Counting every line in the records below that holds "FUNCTION", give the total and add nothing.

═══ Supplied material ═══

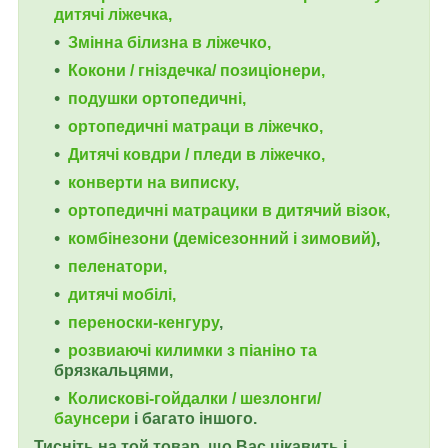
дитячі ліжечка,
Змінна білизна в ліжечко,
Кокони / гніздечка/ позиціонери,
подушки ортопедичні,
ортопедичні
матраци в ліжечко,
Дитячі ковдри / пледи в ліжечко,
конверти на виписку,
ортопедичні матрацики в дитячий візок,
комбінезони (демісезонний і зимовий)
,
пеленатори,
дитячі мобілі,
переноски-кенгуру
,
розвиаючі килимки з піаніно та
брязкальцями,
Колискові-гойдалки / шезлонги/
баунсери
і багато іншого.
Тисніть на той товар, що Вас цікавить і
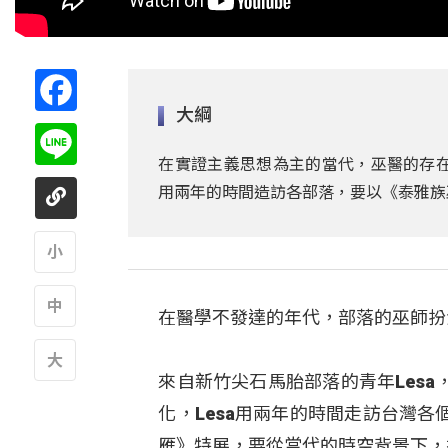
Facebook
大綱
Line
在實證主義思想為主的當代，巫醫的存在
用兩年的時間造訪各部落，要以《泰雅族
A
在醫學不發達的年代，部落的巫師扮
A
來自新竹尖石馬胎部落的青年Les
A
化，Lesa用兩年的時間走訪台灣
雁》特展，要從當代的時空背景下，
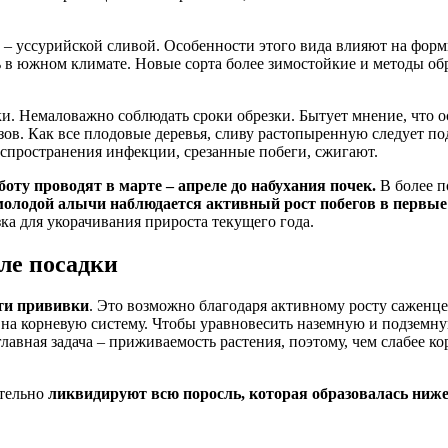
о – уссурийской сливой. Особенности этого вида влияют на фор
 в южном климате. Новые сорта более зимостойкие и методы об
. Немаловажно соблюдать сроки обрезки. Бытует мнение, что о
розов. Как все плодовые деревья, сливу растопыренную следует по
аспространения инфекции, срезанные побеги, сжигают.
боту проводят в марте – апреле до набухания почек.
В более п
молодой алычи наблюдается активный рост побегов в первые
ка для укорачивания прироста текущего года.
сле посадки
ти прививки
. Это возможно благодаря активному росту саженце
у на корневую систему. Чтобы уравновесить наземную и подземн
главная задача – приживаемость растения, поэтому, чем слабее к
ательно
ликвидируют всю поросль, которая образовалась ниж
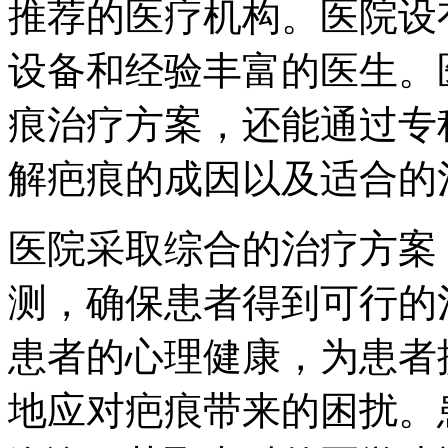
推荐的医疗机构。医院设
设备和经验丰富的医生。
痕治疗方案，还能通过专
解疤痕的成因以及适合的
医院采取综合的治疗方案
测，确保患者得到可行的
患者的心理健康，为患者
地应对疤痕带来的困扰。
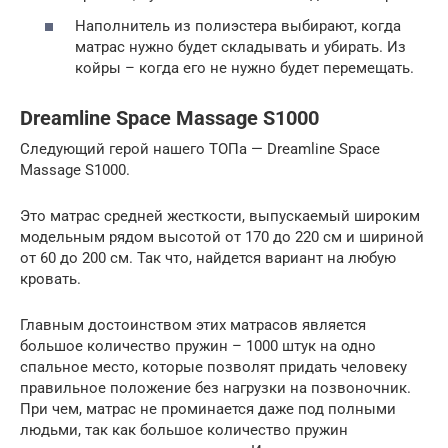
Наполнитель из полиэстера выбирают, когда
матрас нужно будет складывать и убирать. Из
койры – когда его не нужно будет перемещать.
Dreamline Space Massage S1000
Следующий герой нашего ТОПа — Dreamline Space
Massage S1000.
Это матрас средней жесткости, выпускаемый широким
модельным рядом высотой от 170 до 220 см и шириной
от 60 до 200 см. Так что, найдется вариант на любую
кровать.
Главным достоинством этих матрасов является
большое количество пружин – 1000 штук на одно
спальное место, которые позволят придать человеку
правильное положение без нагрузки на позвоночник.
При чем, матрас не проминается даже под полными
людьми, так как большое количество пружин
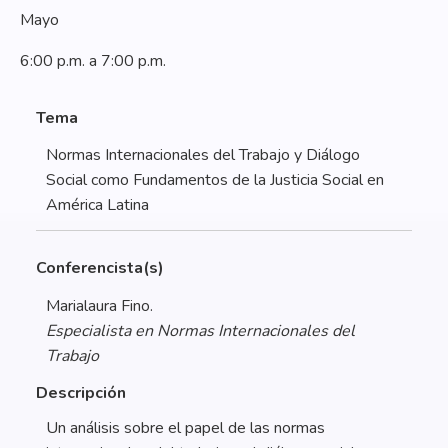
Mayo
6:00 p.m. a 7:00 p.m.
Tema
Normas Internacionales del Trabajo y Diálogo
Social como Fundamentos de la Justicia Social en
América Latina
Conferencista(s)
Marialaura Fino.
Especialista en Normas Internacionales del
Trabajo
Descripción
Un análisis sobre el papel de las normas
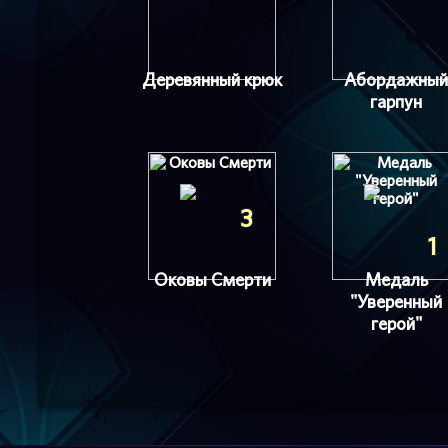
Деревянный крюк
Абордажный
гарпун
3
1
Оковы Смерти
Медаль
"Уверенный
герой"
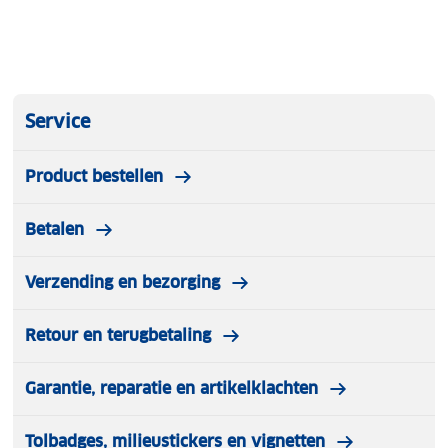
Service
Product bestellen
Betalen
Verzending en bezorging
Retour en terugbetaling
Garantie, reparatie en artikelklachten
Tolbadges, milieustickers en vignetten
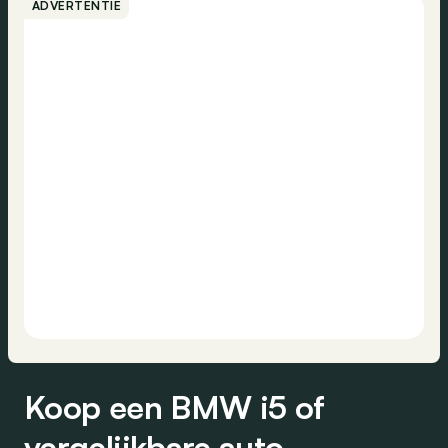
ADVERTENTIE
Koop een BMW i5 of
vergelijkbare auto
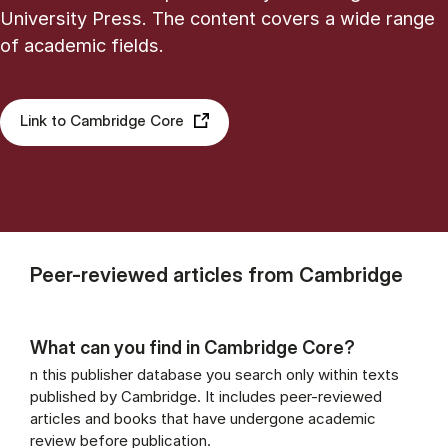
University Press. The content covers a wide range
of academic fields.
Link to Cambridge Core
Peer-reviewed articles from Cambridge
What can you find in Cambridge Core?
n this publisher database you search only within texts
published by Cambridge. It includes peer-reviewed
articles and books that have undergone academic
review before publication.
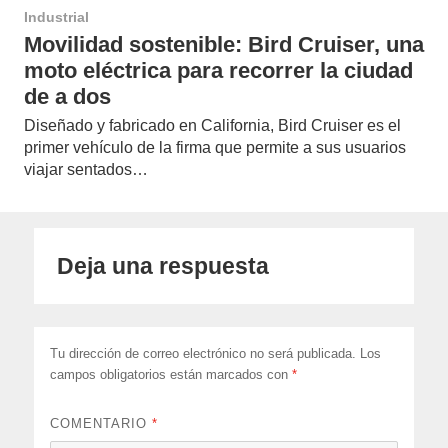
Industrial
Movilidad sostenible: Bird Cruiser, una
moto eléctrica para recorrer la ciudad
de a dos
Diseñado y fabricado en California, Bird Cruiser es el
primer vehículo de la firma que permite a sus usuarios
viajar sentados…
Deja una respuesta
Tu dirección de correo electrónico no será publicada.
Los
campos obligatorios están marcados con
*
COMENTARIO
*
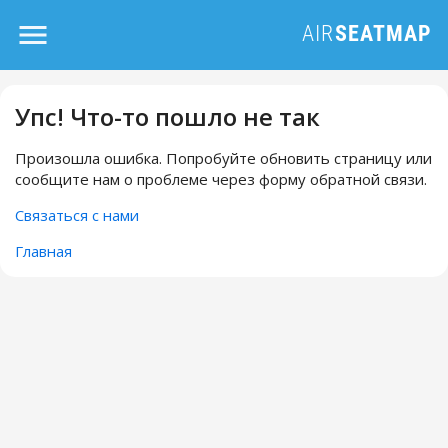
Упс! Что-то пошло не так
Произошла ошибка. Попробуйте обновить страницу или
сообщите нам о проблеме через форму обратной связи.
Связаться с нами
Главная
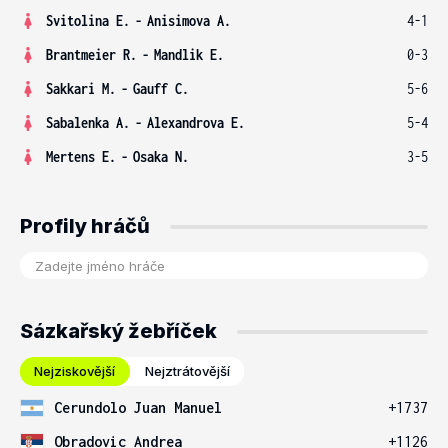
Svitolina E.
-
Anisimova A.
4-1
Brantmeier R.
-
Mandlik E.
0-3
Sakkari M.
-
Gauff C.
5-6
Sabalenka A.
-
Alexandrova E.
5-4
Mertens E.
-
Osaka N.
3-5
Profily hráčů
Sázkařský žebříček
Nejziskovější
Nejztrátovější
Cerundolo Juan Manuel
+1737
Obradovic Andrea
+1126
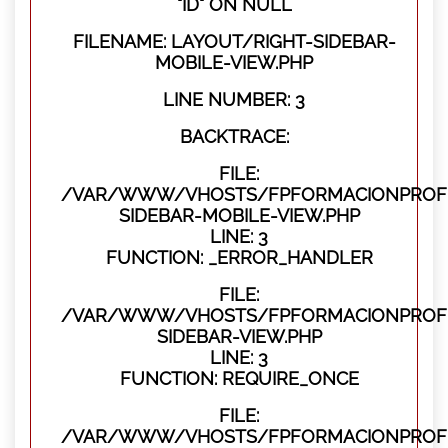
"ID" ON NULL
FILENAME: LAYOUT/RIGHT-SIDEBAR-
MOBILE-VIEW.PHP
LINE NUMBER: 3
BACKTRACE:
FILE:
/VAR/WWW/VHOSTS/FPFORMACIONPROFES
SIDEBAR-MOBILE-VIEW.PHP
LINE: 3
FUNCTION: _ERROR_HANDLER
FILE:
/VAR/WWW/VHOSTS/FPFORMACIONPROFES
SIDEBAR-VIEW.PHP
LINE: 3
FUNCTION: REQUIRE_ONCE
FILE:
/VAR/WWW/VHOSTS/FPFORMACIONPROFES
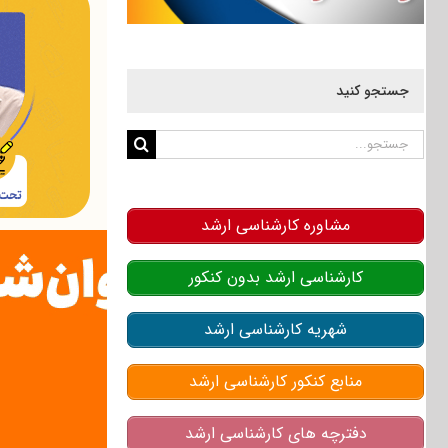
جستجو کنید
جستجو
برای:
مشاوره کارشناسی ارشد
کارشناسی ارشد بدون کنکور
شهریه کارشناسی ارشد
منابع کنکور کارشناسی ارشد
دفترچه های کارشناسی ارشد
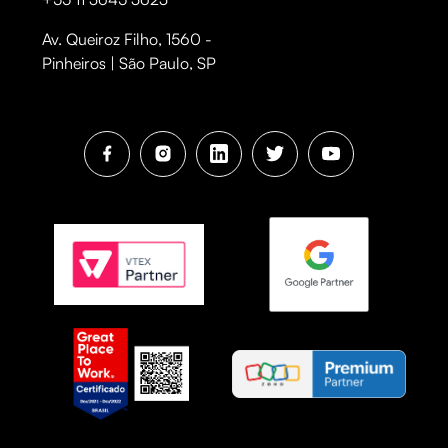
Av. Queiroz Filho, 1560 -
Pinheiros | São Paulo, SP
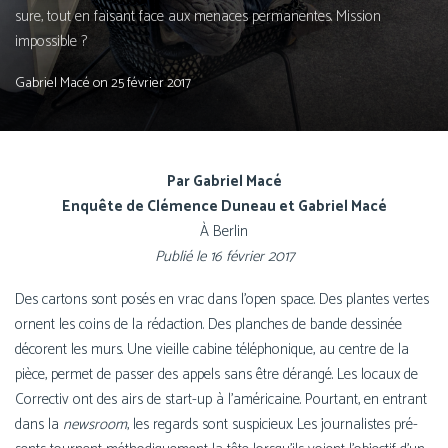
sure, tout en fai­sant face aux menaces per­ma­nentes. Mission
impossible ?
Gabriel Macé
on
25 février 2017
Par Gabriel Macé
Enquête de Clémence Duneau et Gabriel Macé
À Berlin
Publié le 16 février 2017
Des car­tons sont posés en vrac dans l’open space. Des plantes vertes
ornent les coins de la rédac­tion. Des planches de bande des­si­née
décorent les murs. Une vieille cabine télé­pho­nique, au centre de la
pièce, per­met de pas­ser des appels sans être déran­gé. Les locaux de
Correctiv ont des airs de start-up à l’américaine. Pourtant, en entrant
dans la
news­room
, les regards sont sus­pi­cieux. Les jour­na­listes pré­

═══

Task solution
2